Divisions au sein de l’Administration américaine

Pendant et après sa campagne électorale, Trump s’est montré favorable à la classification des Frères musulmans dans la liste des organisations terroristes étrangères. Son conseiller pour le Moyen-Orient, Walid Phares, a affirmé à maintes reprises que Trump agirait en vue d’adopter une loi dans ce sens. Or, jusqu’à présent, rien de concret n’a été décidé. Une « hésitation révélatrice », selon Hicham Al-Naggar, spécialiste des mouvements islamistes, de la persistance d’une conviction américaine du « pacifisme » de la confrérie. « La décision américaine sur Hasm et Liwa Al-Sawra crédibilise les mensonges selon lesquels ce sont des cellules dissidentes de la confrérie, désormais hors de son contrôle, qui commettent des violences. Et ceci, alors qu’effectivement des groupes comme Hasm et Liwa Al-Sawra ne sont que des bras armés de la confrérie », pense Al-Naggar. Il ajoute que la division au sein de l’Administration américaine de Trump vis-à-vis des Frères musulmans est l'une des raisons expliquant cette hésitation. Selon Al-Naggar, en effet, des responsables au sein de l’Administration américaine considèrent les Frères musulmans comme terroristes, d’autres insistent sur le fait que le mouvement se développe « pacifiquement » dans plusieurs pays. C’est cette division qui entrave tout projet au Congrès sur l’interdiction des Frères musulmans aux Etats-Unis. Les opposants au sein de l’Administration américaine à la classification des Frères comme terroristes restent convaincus à tort du pacifisme de la confrérie qu’ils considèrent comme un projet de l’islam politique modéré face au radicalisme.

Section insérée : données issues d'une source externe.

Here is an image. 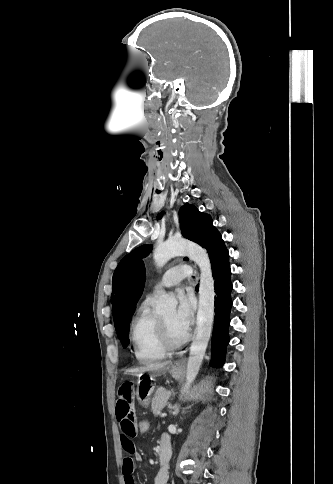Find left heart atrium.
I'll return each instance as SVG.
<instances>
[{
  "instance_id": "1",
  "label": "left heart atrium",
  "mask_w": 333,
  "mask_h": 484,
  "mask_svg": "<svg viewBox=\"0 0 333 484\" xmlns=\"http://www.w3.org/2000/svg\"><path fill=\"white\" fill-rule=\"evenodd\" d=\"M178 305L174 313V323L176 327L186 334L190 329L194 316V301L192 297L183 292L177 295Z\"/></svg>"
}]
</instances>
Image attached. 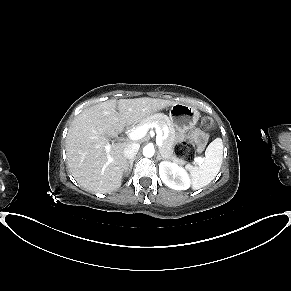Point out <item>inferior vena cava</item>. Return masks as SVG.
I'll use <instances>...</instances> for the list:
<instances>
[{
  "label": "inferior vena cava",
  "mask_w": 291,
  "mask_h": 291,
  "mask_svg": "<svg viewBox=\"0 0 291 291\" xmlns=\"http://www.w3.org/2000/svg\"><path fill=\"white\" fill-rule=\"evenodd\" d=\"M139 147L140 145L138 143H129L127 144V146L124 148V156L127 158V159H133L138 150H139Z\"/></svg>",
  "instance_id": "obj_1"
}]
</instances>
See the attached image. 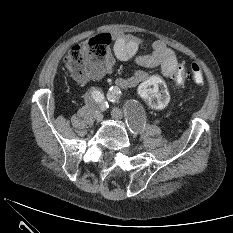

« Sur un autre volet, ceux-ci craignent que des mesures sévères contre les Frères musulmans puissent nuire aux relations entre les Etats-Unis et la Turquie, un partenaire-clé dans la région », décrypte Al-Naggar. Et là, il rappelle que les Frères disposent toujours aux Etats-Unis de plusieurs organisations très actives, telles que le Council on American-Islamic Relations (CAIR) et l’Islamic Society of North America (ISNA). « Très actifs aux Etats-Unis via ces organisations, les Frères n’ont pas cessé, depuis 2013, de leurrer l’Occident en se présentant comme des victimes du régime pour éviter qu’ils ne soient classés organisation terroriste », affirme l’expert. Il affirme, à titre d’exemple, que l’Institut égyptien des études politiques et stratégiques, qui appartient aux Frères musulmans et qui opère en Turquie sous la direction de Amr Darrag, cadre de la confrérie, avait publié, en novembre 2016, un document comportant des recommandations au mouvement sur la manière de réagir aux intentions américaines. Le document recommande aussi la création d’un lobby islamique important aux Etats-Unis, tout en renforçant les liens avec les mouvements opposés à la politique de Trump. « Une stratégie de duperie que les Frères appliquent aux Etats-Unis avec excellence et qui semble apporter, jusqu’à présent, ses fruits. Pour l’avorter, il est important d’oeuvrer à poursuivre les efforts en vue de dévoiler les mensonges des Frères musulmans par des arguments et documents prouvant leur implication dans la violence », insiste l’expert. Les mois à venir devront révéler si l’Administration Trump est en mesure d’en découdre avec les Frères musulmans.